Mitchell v. Wisconsin, No. 18-6210, 6/29/19, vacating and remanding State v. Mitchell, 2018 WI 84, Scotusblog page (including links to briefs and commentary)
This is the decision we’ve all been waiting for on whether a blood draw from an unconscious OWI suspect requires a warrant. Wouldn’t you know–the opinion is splintered. Alito, writing for 4 justices (a plurality, not a majority), concludes that when a driver is unconscious and cannot be given a breath test, the exigent-circumstances doctrine generally permits a blood draw with out a warrant. The plurality vacates the judgment and remands the case for a hearing so that Mitchell has a chance to show that there were no exigent circumstances in his case.

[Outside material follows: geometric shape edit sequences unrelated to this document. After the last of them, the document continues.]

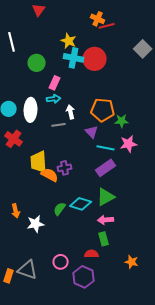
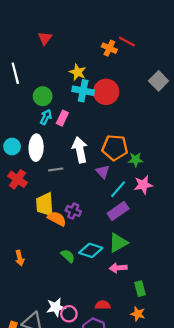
red line: (107, 26) -> (127, 42), moved, turned 42
cyan arrow: (54, 99) -> (46, 117), moved, turned -56
white arrow: (71, 112) -> (80, 150), size x1.6
gray line: (59, 125) -> (56, 169), moved
cyan line: (106, 148) -> (118, 189), turned -60
purple cross: (65, 168) -> (73, 211), turned 32
green semicircle: (60, 209) -> (68, 256), turned 96
white star: (36, 224) -> (56, 307), moved
green rectangle: (104, 239) -> (140, 289), moved
orange star: (132, 262) -> (138, 314), moved

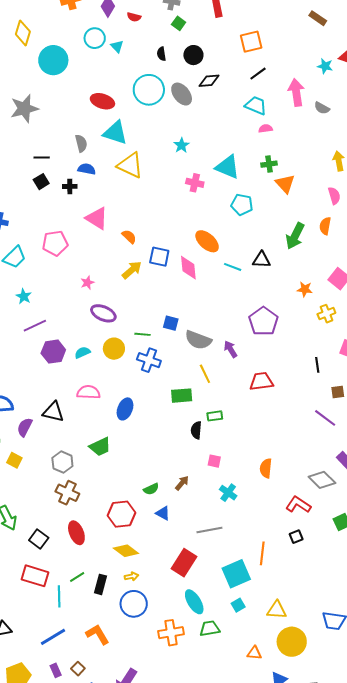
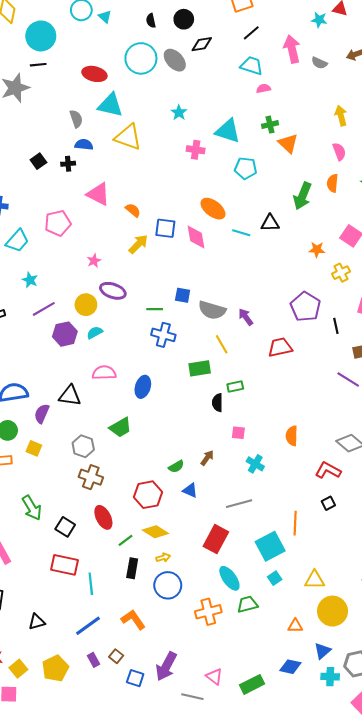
black line: (42, 157) -> (38, 65), moved
purple pentagon: (263, 321) -> (305, 307), moved
yellow circle: (114, 349) -> (86, 305), moved
green line: (77, 577) -> (126, 540), moved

Way to go, Andy Hinkel, for fending off the State’s contention that implied consent is actual consent.
Alito summarizes the plurality opinion this way:
Today, we consider what police officers may do in a narrow but important category of cases: those in which the driver is unconscious and therefore cannot be given a breath test. In such cases, we hold, the exigent circumstances rule almost always permits a blood test without a warrant. When a breath test is impossible, enforcement of the drunk-driving laws depends upon the administration of a blood test. And when a police officer encounters an unconscious driver, it is very likely that the driver would be taken to an emergency room and that his blood would be drawn for diagnostic purposes even if the police were not seeking BAC information. In addition, police officers most frequently come upon unconscious drivers when they report to the scene of an accident, and under those circumstances, the officers’ many responsibilities—such as attending to other injured drivers or passengers and preventing further accidents—may be incompatible with the procedures that would be required to obtain a warrant. Thus, when a driver is unconscious, the general rule is that a warrant is not needed. Plurality at 1. (Emphasis supplied).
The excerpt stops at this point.